The Vision Foundation Model (VFM) is a large neural network designed to extract image representations that are sufficiently diverse and expressive to be directly deployed on various In this downstream task, it reflects the role of pre-trained LLM in downstream NLP tasks. One notable example is DINO, which uses a self-supervised teacher-student training model. The learned representations achieve good results in both image classification and semantic image matching. Attention weights in DINO can also be used as segmentation masks for the semantic components of the observed scene. Subsequent works such as iBOT and DINOv2 further improved the representation by introducing a masked image modeling (MIM) loss. SAM is a transformer-based image segmentation model trained on a dataset consisting of 1.1 billion images with semantic masks and exhibits strong zero-shot transfer capabilities. DINO (Zhang et al.)—not to be confused with DINO (Caron et al.)—adopts a DETR-like architecture and hybrid query selection for object detection. The follow-up work Grounding DINO introduces text supervision to improve accuracy. Stable Diffusion is a text-to-image generator that is also used as a feature extractor for "real" images by running a single diffusion step on a clean or artificially noisy image and extracting intermediate features or attention masks. These features have recently been exploited for segmentation and image matching tasks due to the size and diversity of the training sets used for diffusion models, and due to the observed emergent properties of diffusion features, such as zero-shot correspondence between images.

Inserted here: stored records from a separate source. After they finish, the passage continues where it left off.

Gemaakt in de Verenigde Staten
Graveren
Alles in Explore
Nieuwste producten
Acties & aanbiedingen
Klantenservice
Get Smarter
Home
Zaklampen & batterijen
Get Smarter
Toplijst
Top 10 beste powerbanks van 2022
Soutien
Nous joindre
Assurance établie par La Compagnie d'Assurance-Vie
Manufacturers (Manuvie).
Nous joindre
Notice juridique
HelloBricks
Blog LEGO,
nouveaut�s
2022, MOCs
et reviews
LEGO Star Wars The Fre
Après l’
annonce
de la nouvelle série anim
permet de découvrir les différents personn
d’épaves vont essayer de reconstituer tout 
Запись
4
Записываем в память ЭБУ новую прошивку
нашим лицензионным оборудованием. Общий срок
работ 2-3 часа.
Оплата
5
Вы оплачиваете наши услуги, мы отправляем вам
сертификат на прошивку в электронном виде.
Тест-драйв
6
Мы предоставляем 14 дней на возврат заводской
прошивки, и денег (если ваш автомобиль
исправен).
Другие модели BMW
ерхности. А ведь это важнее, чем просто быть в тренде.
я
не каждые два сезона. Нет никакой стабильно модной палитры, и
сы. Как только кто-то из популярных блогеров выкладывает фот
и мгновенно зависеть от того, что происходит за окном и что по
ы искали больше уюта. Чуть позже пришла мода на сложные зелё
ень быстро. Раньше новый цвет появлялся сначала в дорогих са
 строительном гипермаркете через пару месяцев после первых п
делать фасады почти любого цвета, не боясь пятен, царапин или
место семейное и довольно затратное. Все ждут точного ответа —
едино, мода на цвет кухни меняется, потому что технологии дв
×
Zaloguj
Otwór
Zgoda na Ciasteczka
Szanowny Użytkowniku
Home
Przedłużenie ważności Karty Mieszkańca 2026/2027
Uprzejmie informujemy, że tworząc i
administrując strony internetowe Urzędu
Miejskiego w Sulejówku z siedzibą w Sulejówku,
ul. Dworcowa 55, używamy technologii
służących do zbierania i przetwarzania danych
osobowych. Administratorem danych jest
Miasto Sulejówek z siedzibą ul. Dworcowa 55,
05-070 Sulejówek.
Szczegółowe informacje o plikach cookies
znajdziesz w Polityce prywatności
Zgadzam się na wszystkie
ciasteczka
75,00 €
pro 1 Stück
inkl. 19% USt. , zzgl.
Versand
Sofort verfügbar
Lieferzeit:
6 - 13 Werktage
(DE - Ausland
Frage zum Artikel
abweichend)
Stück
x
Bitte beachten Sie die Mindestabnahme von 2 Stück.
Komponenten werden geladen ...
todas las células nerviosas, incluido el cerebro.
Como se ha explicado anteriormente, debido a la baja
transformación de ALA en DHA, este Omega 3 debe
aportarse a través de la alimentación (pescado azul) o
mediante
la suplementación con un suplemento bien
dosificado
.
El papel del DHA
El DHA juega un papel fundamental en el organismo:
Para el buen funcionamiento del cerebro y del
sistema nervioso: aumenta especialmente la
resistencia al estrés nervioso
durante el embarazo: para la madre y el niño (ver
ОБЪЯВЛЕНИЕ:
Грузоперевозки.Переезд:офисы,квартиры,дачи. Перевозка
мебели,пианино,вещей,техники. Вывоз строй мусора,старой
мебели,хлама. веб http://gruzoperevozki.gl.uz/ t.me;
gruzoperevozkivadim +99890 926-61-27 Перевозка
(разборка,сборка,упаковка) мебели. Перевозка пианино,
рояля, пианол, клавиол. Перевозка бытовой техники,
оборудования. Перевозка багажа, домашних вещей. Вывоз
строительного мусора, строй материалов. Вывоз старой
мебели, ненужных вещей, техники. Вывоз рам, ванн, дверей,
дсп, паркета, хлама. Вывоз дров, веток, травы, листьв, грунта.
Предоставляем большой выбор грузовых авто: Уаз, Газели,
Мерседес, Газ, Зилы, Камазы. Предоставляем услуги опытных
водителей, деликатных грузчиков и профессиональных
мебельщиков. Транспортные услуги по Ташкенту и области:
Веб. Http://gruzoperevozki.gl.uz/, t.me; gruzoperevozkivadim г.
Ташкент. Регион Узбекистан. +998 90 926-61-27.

As mentioned earlier, considering the diversity of 3D representations, there are multiple ways to obtain 3D features. As shown in the “3D Geometry” column in Table 1, point clouds are most common due to their simplicity and compatibility with various pre-trained 3D encoders, making them a popular choice for multi-task and multi-modal learning methods . Multi-view images are also often used because research on 2D feature extraction has matured, meaning that 3D feature extraction only requires additional 2D to 3D lifting schemes. RGB-D data easily obtained using depth cameras is often used in 3D embedded agent systems to extract viewpoint-related information for navigation and understanding. A 3D scene graph is a more abstract 3D representation that is good at modeling the existence of objects and their relationships and capturing high-level information of the scene. They are frequently used for 3D scene classification and planning tasks. NeRF is currently less used in 3D-LLM methods. We believe this is due to their implicit nature, which makes them harder to tokenize and integrate with feedforward neural networks.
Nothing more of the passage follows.